[[ Dataset entries, beginning ]]

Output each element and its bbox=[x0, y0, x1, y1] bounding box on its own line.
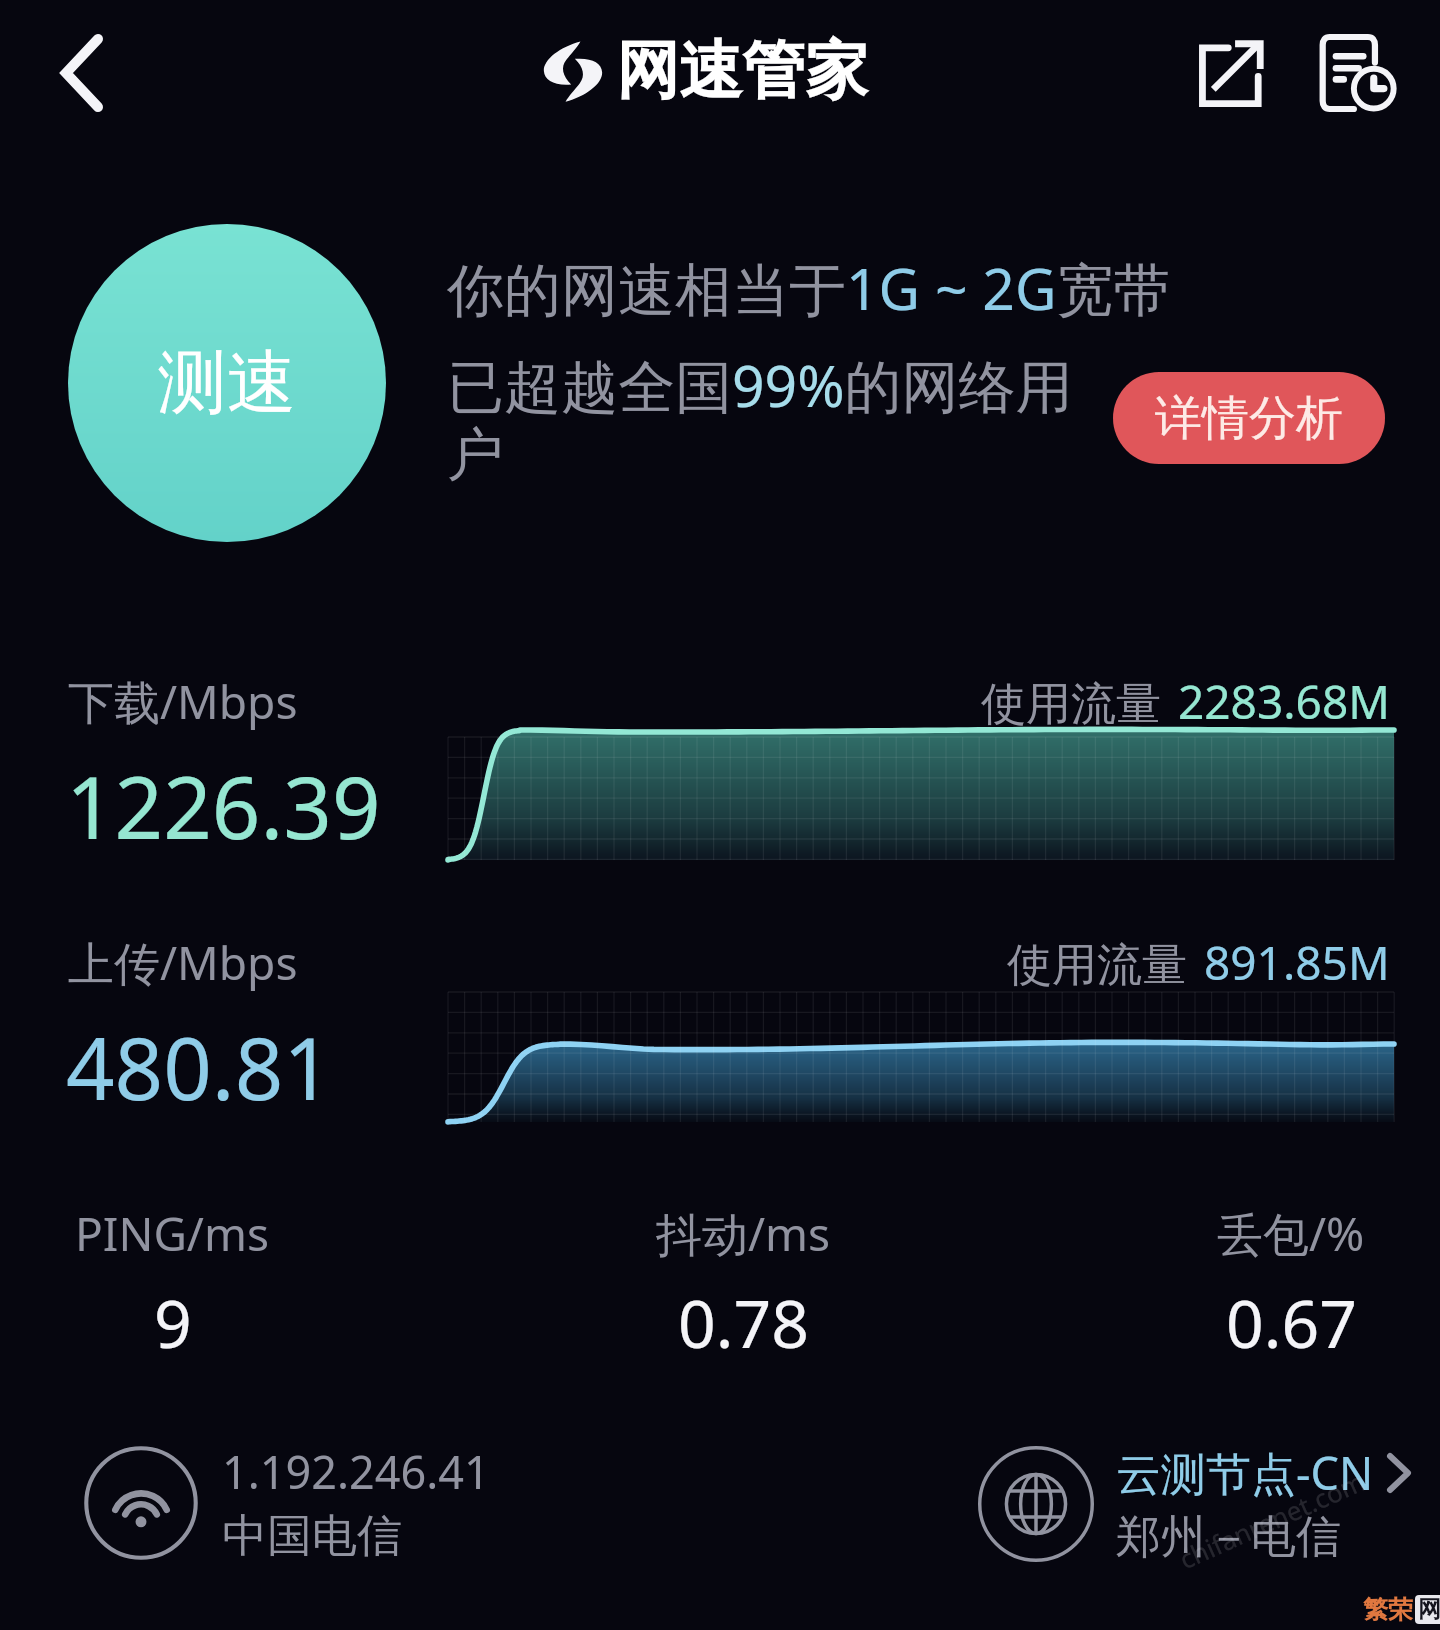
staticText: 网速管家 bbox=[616, 31, 868, 110]
staticText: 9 bbox=[154, 1277, 192, 1367]
staticText: 抖动/ms bbox=[656, 1202, 831, 1265]
staticText: 使用流量 bbox=[981, 676, 1161, 733]
button[interactable]: Back bbox=[24, 15, 140, 131]
button[interactable]: History bbox=[1305, 16, 1409, 130]
staticText: 丢包/% bbox=[1217, 1202, 1365, 1265]
staticText: 1226.39 bbox=[66, 748, 381, 864]
staticText: 0.67 bbox=[1226, 1277, 1357, 1367]
staticText: 上传/Mbps bbox=[68, 931, 298, 994]
button[interactable]: 1.192.246.41 bbox=[84, 1441, 490, 1565]
staticText: PING/ms bbox=[75, 1202, 270, 1265]
staticText: chifanrenet.com bbox=[1174, 1463, 1370, 1576]
staticText: 1.192.246.41 bbox=[222, 1441, 490, 1502]
button[interactable]: Share bbox=[1179, 18, 1283, 128]
staticText: 郑州－电信 bbox=[1116, 1509, 1341, 1566]
staticText: 0.78 bbox=[678, 1277, 809, 1367]
staticText: 891.85M bbox=[1204, 931, 1390, 994]
staticText: 480.81 bbox=[66, 1009, 332, 1125]
button[interactable]: 测速 bbox=[68, 224, 386, 542]
staticText: 测速 bbox=[158, 340, 296, 427]
staticText: 使用流量 bbox=[1007, 937, 1187, 994]
staticText: 网 bbox=[1418, 1595, 1440, 1624]
staticText: 你的网速相当于1G ~ 2G宽带 bbox=[447, 249, 1171, 327]
staticText: 2283.68M bbox=[1178, 670, 1390, 733]
button[interactable]: 详情分析 bbox=[1113, 372, 1385, 464]
button[interactable]: 云测节点-CN bbox=[978, 1442, 1411, 1566]
staticText: 已超越全国99%的网络用户 bbox=[447, 346, 1079, 491]
staticText: 云测节点-CN bbox=[1116, 1442, 1374, 1503]
staticText: 详情分析 bbox=[1155, 389, 1343, 448]
staticText: 下载/Mbps bbox=[68, 670, 298, 733]
staticText: 繁荣 bbox=[1363, 1594, 1413, 1625]
staticText: 中国电信 bbox=[222, 1508, 402, 1565]
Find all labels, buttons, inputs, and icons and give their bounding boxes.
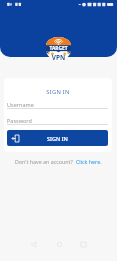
staticText: Click here. — [76, 158, 102, 165]
staticText: Password — [7, 117, 32, 124]
button[interactable]: Username — [7, 101, 108, 113]
button[interactable]: SIGN IN — [7, 130, 108, 146]
staticText: TARGET — [46, 45, 71, 52]
staticText: Don't have an account? — [15, 158, 73, 165]
button[interactable]: Password — [7, 117, 108, 129]
staticText: VPN — [46, 53, 71, 62]
button[interactable]: Click here. — [76, 158, 102, 165]
staticText: Username — [7, 101, 34, 108]
staticText: SIGN IN — [4, 88, 112, 96]
staticText: SIGN IN — [47, 135, 68, 142]
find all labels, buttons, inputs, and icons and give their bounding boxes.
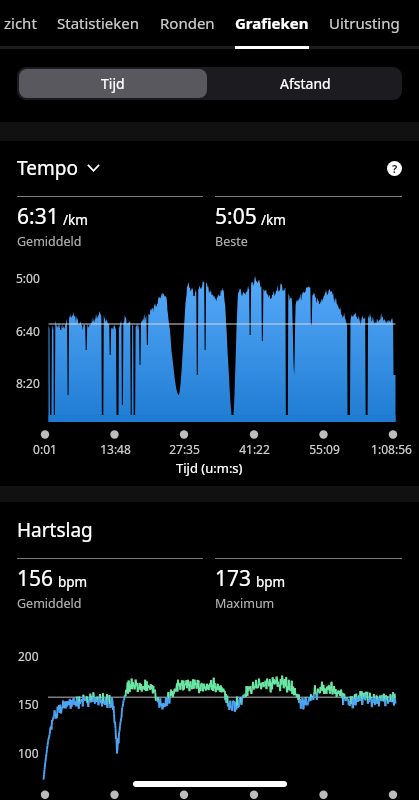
staticText: Gemiddeld (17, 233, 82, 250)
staticText: 173 (215, 564, 252, 593)
staticText: 200 (18, 648, 39, 664)
staticText: Tijd (101, 74, 125, 93)
staticText: /km (261, 211, 286, 229)
staticText: 5:00 (16, 270, 40, 286)
button[interactable]: Hartslag (17, 517, 93, 543)
staticText: 6:31 (17, 202, 59, 231)
button[interactable]: Afstand (209, 67, 402, 100)
staticText: Maximum (215, 595, 275, 612)
button[interactable]: zicht (0, 0, 47, 50)
staticText: Afstand (280, 74, 331, 93)
staticText: 6:40 (16, 323, 40, 339)
staticText: /km (63, 211, 88, 229)
staticText: Grafieken (235, 13, 309, 33)
staticText: Hartslag (17, 517, 93, 543)
button[interactable]: Tempo (17, 155, 100, 181)
staticText: Beste (215, 233, 248, 250)
staticText: 13:48 (100, 441, 131, 457)
staticText: ? (392, 161, 398, 176)
staticText: 41:22 (239, 441, 270, 457)
button[interactable]: Grafieken (225, 0, 319, 50)
staticText: 8:20 (16, 375, 40, 391)
staticText: 5:05 (215, 202, 257, 231)
staticText: Statistieken (57, 13, 140, 33)
staticText: 55:09 (309, 441, 340, 457)
staticText: Ronden (160, 13, 215, 33)
staticText: 150 (18, 696, 39, 712)
staticText: 156 (17, 564, 54, 593)
staticText: zicht (4, 13, 37, 33)
staticText: 100 (18, 745, 39, 761)
staticText: 0:01 (33, 441, 57, 457)
staticText: 27:35 (169, 441, 200, 457)
staticText: bpm (58, 573, 88, 591)
button[interactable]: Help (387, 161, 402, 176)
button[interactable]: Uitrusting (319, 0, 410, 50)
staticText: bpm (256, 573, 286, 591)
staticText: Tijd (u:m:s) (176, 459, 243, 477)
staticText: Uitrusting (329, 13, 400, 33)
staticText: 1:08:56 (371, 441, 412, 457)
button[interactable]: Tijd (19, 69, 207, 98)
button[interactable]: Ronden (150, 0, 225, 50)
button[interactable]: Statistieken (47, 0, 150, 50)
staticText: Gemiddeld (17, 595, 82, 612)
staticText: Tempo (17, 155, 78, 181)
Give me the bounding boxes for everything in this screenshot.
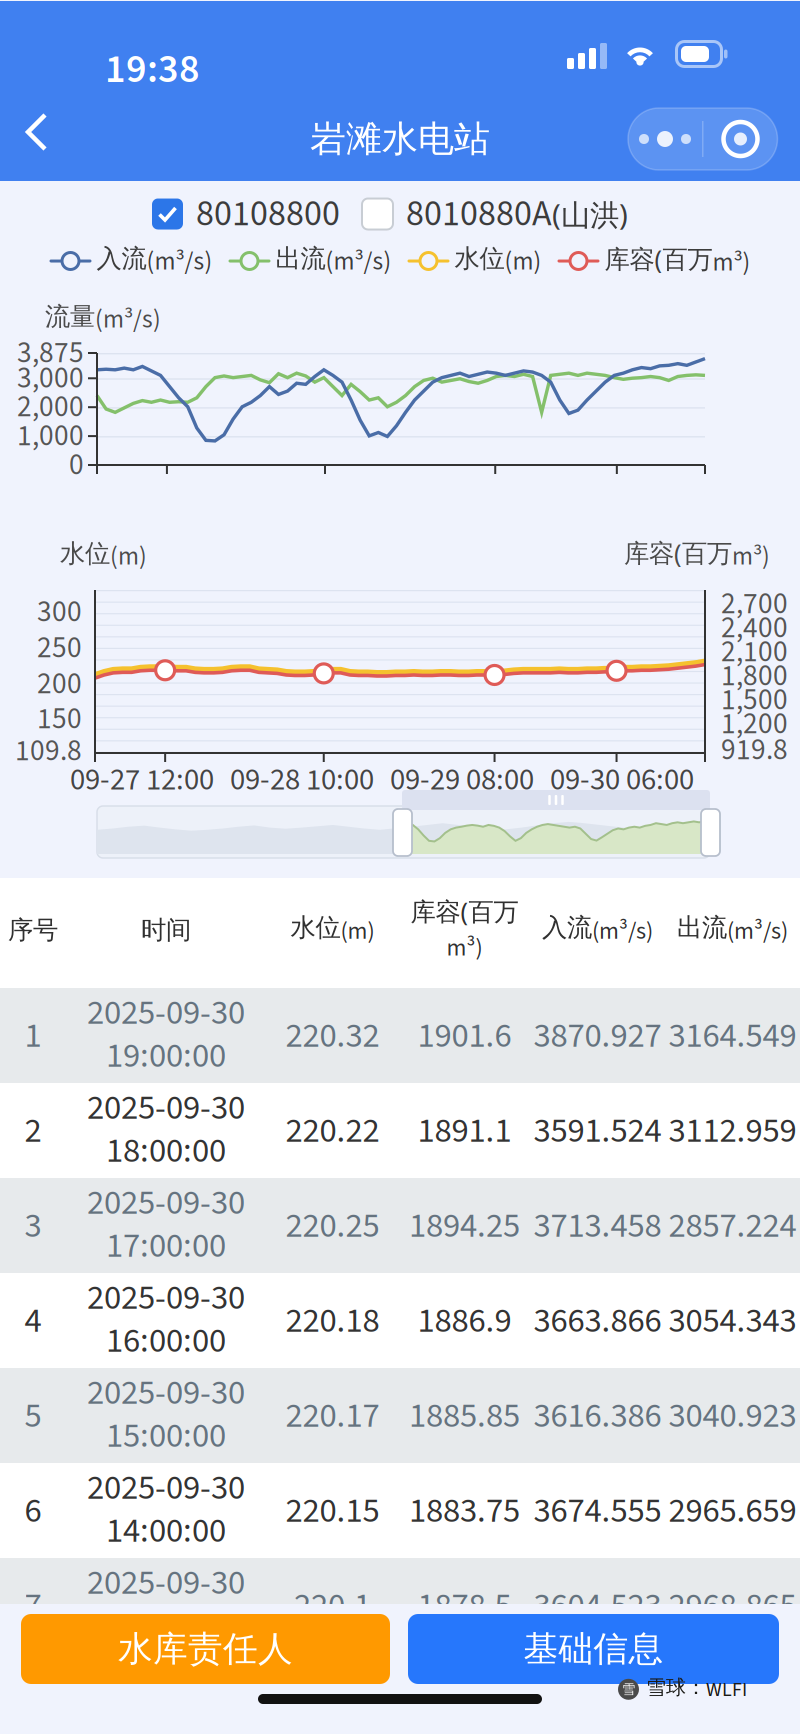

[[ Dataset entries, end ]]

Task objective: Show all lines from the data above in which the word "here" appears.

Task answer:
staticText: Click here. — [76, 158, 102, 165]
button[interactable]: Click here. — [76, 158, 102, 165]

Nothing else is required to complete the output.